Can the poor and middle class afford an education at a private liberal arts college? And is it a wise investment?
What a shame that news stories about the high costs of college lead many to think that the answer to these questions is no. Not only is a liberal arts education not as expensive as news stories lead us to believe, but there may be no better investment in America today.
According to CNN/Money's interpretation of data provided by Peterson's Guides, the average annual student cost of attending my institution, Gettysburg College, after receipt of grants and scholarships, is $25,400, making the average four-year cost $107,800. That sounds like a lot of money. However, this is significantly less than the "sticker price," thanks to alumni, parents, and friends who believe so strongly in the value of a Gettysburg education that they help support those students who could not afford to attend otherwise.
Now let's factor in the fact that the average living cost for a single person in America, including rent, utilities, cable, groceries, entertainment, transportation and health insurance is $1,300 per month. This doesn't include car payments or insurance, gym memberships, weekend trips, or the occasional vacation.
At Gettysburg we provide our students with high quality dining; access to cultural events, speakers, and fitness facilities; and the opportunities to participate in a vast array of activities. Although one could easily make the case that this quality of life exceeds the average standard of living, let's assume that all of this could be bought for the average living cost of $1,300 per month. That totals $11,700 for the 9 months that our students typically spend on campus each year. If those living costs are subtracted from what the average student is paying, the annual cost for their education is $13,700. So one could conclude that the average cost of a four-year Gettysburg education is under $60,000. And it's worth noting that most of our students earn their degrees in four years.

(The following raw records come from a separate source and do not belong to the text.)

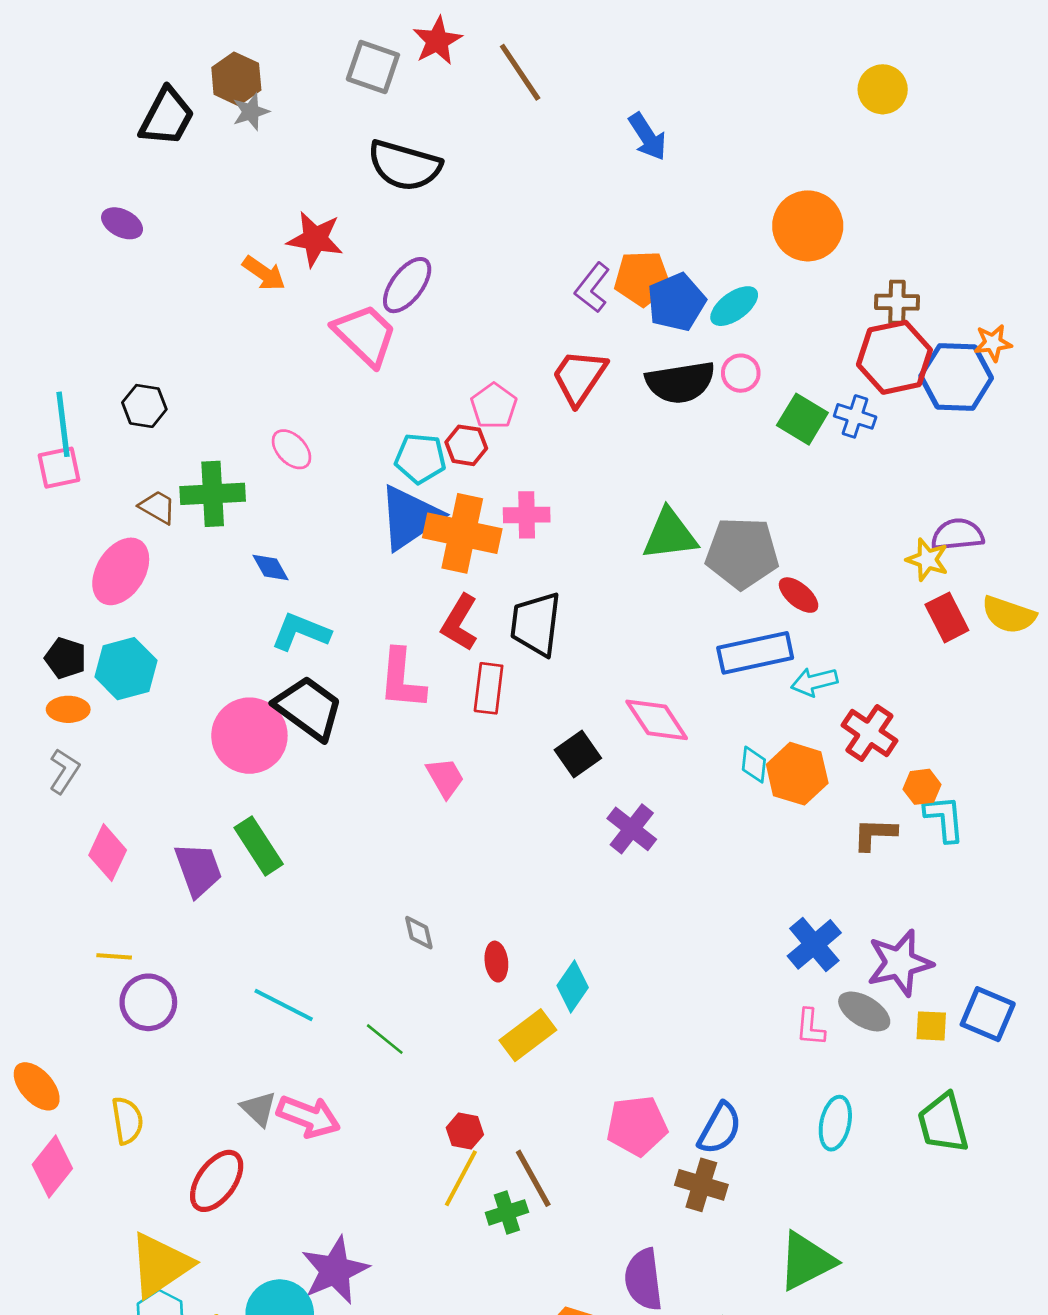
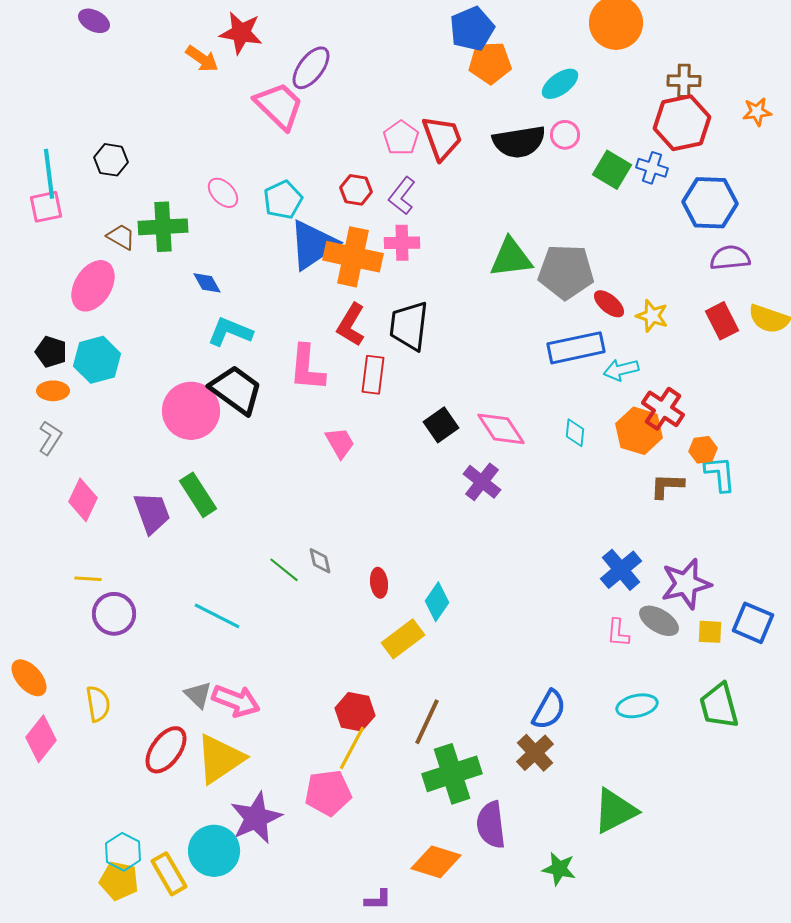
purple L-shape: (592, 288) -> (402, 196), moved
blue pentagon: (676, 302) -> (472, 29), moved
red trapezoid: (579, 377) -> (442, 138), turned 126
blue hexagon: (956, 377) -> (710, 203), moved
pink pentagon: (494, 406) -> (401, 138), moved
cyan pentagon: (420, 458) -> (283, 200), moved, turned -30
yellow star: (927, 560) -> (652, 316), moved
pink diamond: (657, 720) -> (501, 429), moved
orange hexagon: (797, 774) -> (639, 431), moved
green line: (385, 1039) -> (284, 570), moved
cyan ellipse: (835, 1123) -> (637, 706), turned 66
pink pentagon: (637, 1126) -> (328, 793), moved
red hexagon: (465, 1131) -> (355, 712), size x1.4
brown line: (533, 1178) -> (427, 722), moved, turned 54
brown cross: (701, 1185) -> (535, 753), turned 30
green cross: (507, 1212) -> (452, 774), moved, size x1.8
yellow triangle: (160, 1265) -> (220, 759), moved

The point is that when considering cost of a college education, one should factor in living expenses as well as available scholarships and grants. The cost of the education may be far less than the "sticker price" would lead one to believe.
But what about value? Is this investment worth it? Is it worth it enough to take on debt? That's the question we should all be asking, whether it's a private liberal arts college, a business school, or a major research university.
Once again, if we turn to the numbers, we find evidence that a college degree is indeed a financially sound investment. In 2011, a report issued by the Center for Education and the Workforce stated that those holding bachelor's degrees earn nearly a million dollars more over a lifetime than those with only a high school diploma. The numbers make the case.
In addition, a survey of college graduates done in 2002 and repeated in 2011 by education consultant Hardwick Day indicates that relative to graduates of public flagship universities, liberal arts college graduates feel better prepared for life after college and say that their academic preparation played a more important role in their acceptance to graduate school and finding their first job.
The bottom line? A private liberal arts college is an excellent financial investment and within financial reach for most. Fortunately, despite the misleading headlines, many families and students understand this cost/value analysis. For example, the average family income of those going to private colleges here in PA is lower than that of those going to the state universities.
Of course, value extends beyond a paycheck. The same Hardwick Day survey shows that liberal arts college graduates report a higher degree of academic challenge, greater involvement in community service, stronger leadership skill development, greater benefits from high quality teaching-oriented faculty, and greater satisfaction with the overall quality of their education.
Liberal arts colleges are focused on the development of critical thinking, communication, and teamwork skills, all of which are essential to solving the complex issues our globally interconnected world faces. We prepare students to be responsible citizens, individuals who will work to improve their communities. That value to our nation and the world might be harder to quantify than individual salary, but it's no less important.